Toddler's Twittering

A prototype device, Twoddler, allows toddlers to tweet. The device looks a lot like a baby's activity board, except that it has presumably user-inserted pictures on it. If the child plays with a picture long enough, the board sends a predetermined tweet to that person. Twoddler also allows users to press buttons and turn knobs on their Twoddler and make other Twoddler light up and play sounds.

Mostly, this seems like a useless toy. I doubt the child is going to have any idea that they are communicating when they play with the pictures. Possibly, the Twoddler to Twoddler communication could be popular among young children, but I'm not sure that they would realize that their actions influenced their friends board, especially if they are not close together.

Moving Keyboard

One of the problems with using only multitouch interfaces is that typing is difficult. Since multitouch screens don't have physical buttons, the user can't feel if they are on the key. Shawn O'Neil found a Microsoft concept that positions the keyboard under your fingers regardless of where they are on the screen.

This could be a very useful concept. If done right, the keys will always be the right size for your fingers and exactly where you expect. For example, when a little kid is typing the keys will be smaller than when an adult is typing. This could also potentially remove the problem of having to switch between the mouse and the keyboard. At least for me, every time I have to switch, I have to reposition my hands. With the moving keyboard, I could simply move my hand to click and then immediately start typing in the new position.

Lasar Harp

Using a modified Wiimote and some music editing software, it is possible to make a laser harp similar to those found in science museums. Stephen Hobley has designed and built a very impressive laser harp:

Using a Wiimote retrofitted with a laser filter and the WiimoteLib, Hobley was able to communicate with a music editing program. By sliding ones hand up or down a beam of light, the sound of the note changes. This looks like it could be a lot of fun, but using it could be difficult because there is no tactile feedback (as noted on his page).

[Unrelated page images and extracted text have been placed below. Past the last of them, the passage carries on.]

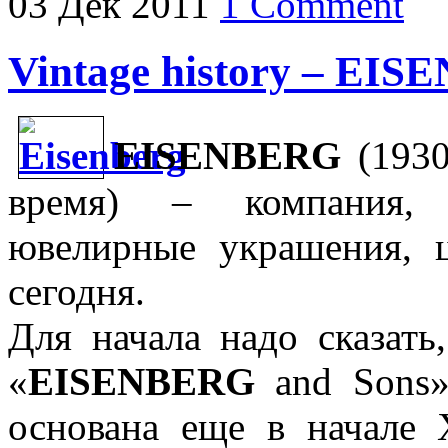
03
Дек
2011
1 Comment
Vintage history – EI
EISENBERG
(1930-
время) – компания, 
ювелирные украшения, 
сегодня.
Для начала надо сказать
«
EISENBERG
and Sons»
основана еще в начале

Uncertainty in Human Decision-Making

In the talk by Dr. Konrad Kording, The Influence of Uncertainty on Motor Learning and Its Neural Representation, Dr. Kording explained the baisen probability model of human decision-making. The basien probability is the product of the probability of an outcome based on observed data and the probability of an outcome based on previous experience.

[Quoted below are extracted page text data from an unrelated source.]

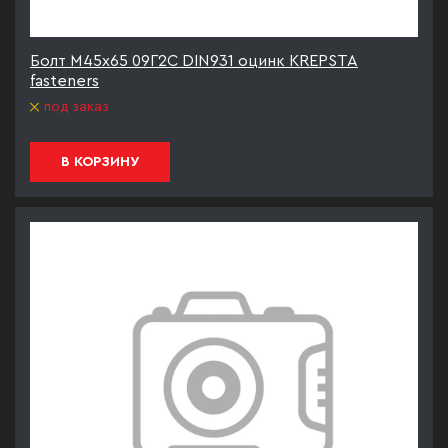
Болт М45х65 09Г2С DIN931 оцинк KREPSTA
fasteners
под заказ
В КОРЗИНУ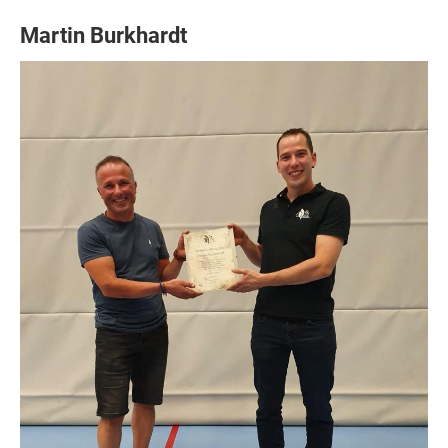
Martin Burkhardt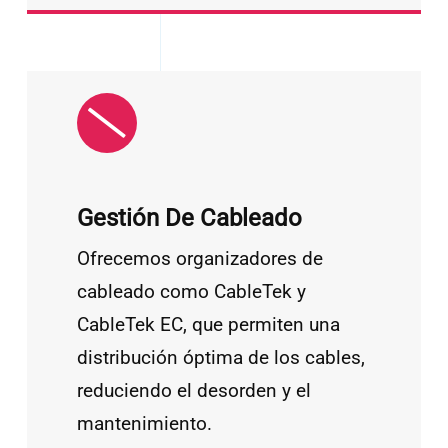
Gestión De Cableado
Ofrecemos organizadores de
cableado como CableTek y
CableTek EC, que permiten una
distribución óptima de los cables,
reduciendo el desorden y el
mantenimiento.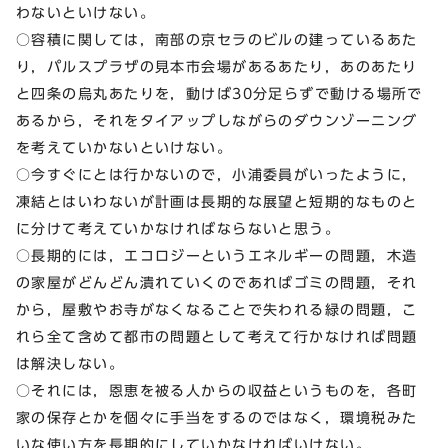
わないといけない。
○容積に関しては，南部の京セラのビルの建っているあた
り，パルスプラザの見本市会場があるあたり，あのあたり
と四条の烏丸あたりを，動けば30分足らずで動ける場所で
あるから，それをタイアップしながらのダウンゾーニング
を考えていかないといけない。
○今すぐにとは行かないので，小浦委員がいったように，
凍結とはいわないが計画は長期的な展望と短期的なものと
に分けて考えていかなければならないと思う。
○長期的には，エコロジーというエネルギーの問題，木造
の家屋がどんどん潰れていくのであればゴミの問題，それ
から，屋敷やお寺がなくなることで失われる緑の問題，こ
れら全て含めて都市の問題として考えて行かなければ問題
は解決しない。
○それには，恩恵を被る人からの収益というものを，各町
家の保存とかを個々に手当をするのではなく，環境税みた
いな使い方を長期的にしていかなければいけない。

To test the validity of the model, Dr. Kording created an experiment where the subject had to drag their finger across a board. However, the participants could not see their finger, rather they saw a projection that did not reflect reality. During most of the test, the participant received no feedback, at about halfway across they were shown a cursor that could be displaced by some (usually small) distance from where their finger actually was. At the end, they were also showed a cursor. By measuring how the participants changed their motion, the actual displacement and the predicted displacement could be compared. The model fits the data quite well, indicating that humans us baisen probability to decide how to best respond to uncertain situations.

Robotic Hand

While humanoid robotics are not currently developed enough for general human interaction, there is much research directed at creating a robot that can safely interact with humans. An important sub-system of the robot will be the end-effector, or hand. Ishikawa Komuro Lab has developed a high-speed robotic hand capable of manipulating human objects. Some of it's more impressive capabilities are throwing and catching a cell phone and dribbling a ball.

The system consists of a high-speed camera, a parallel photo processing array and the three-fingered end-effector. Using novel control algorithms, the robot is able to throw a ball, tie a knot and catch a cell phone. This end-effector is probably too fast to be used around humans, but for human-robot interaction to become a reality, a similar system will have to be developed.

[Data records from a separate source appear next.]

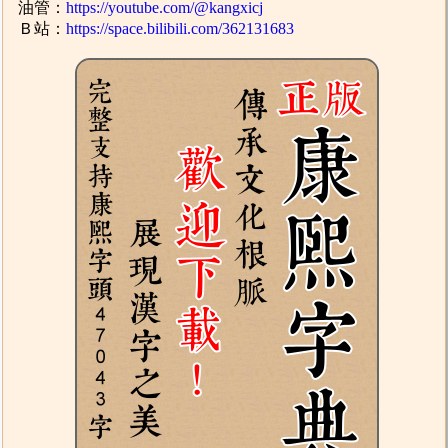
油管：
https://youtube.com/@kangxicj
Ｂ站：
https://space.bilibili.com/362131683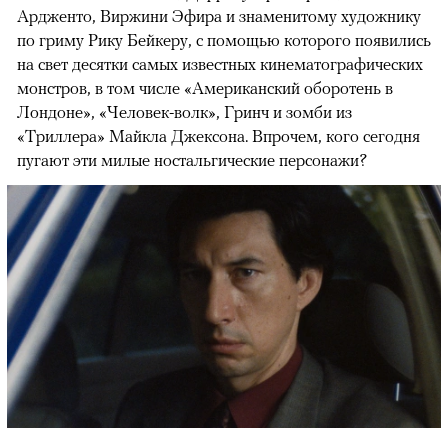
Ардженто, Виржини Эфира и знаменитому художнику
по гриму Рику Бейкеру, с помощью которого появились
на свет десятки самых известных кинематографических
монстров, в том числе «Американский оборотень в
Лондоне», «Человек-волк», Гринч и зомби из
«Триллера» Майкла Джексона. Впрочем, кого сегодня
пугают эти милые ностальгические персонажи?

Laugh Floor at Walt Disney World

Similar to my last post, this post will also be about computer-generated figures interacting with the humans. Unlike the last post, this really works. Disney has several human-cartoon interaction shows in their parks.

At Walt Disney World they have a show called Monsters Inc. Laugh Floor where characters from Monster's Inc. come out and crack jokes with the audience. Instead of just a pre-recorded show, the cartoon characters actually interact with the audience. For example, a two-header monster comes out and asks guests where they are from. Based on the response of the guest, they react accordingly. Its June and a guest says they are from Arizona, the monster might insist that it is freezing cold in Arizona and start shivering. The Laugh Floor works because of the corny humor and the wow factor of cartoon characters interacting with you in real time.

Milo

A really cool application of Project Natal is that very natural interaction

could occur between humans and computer generated characters.

Milo is one such character. He is a young British boy who lives in

your television. Using Project Natal's interface, he can talk with

you and take you on his adventures. For example, in the

YouTube video, Milo and Clara, the human, were talking. It sounded

a bit scripted, but his inflection and movements were fairly realistic.

Clara discovers that Milo has not started his school project (how

she knew he had one was never explained), so she offers to help.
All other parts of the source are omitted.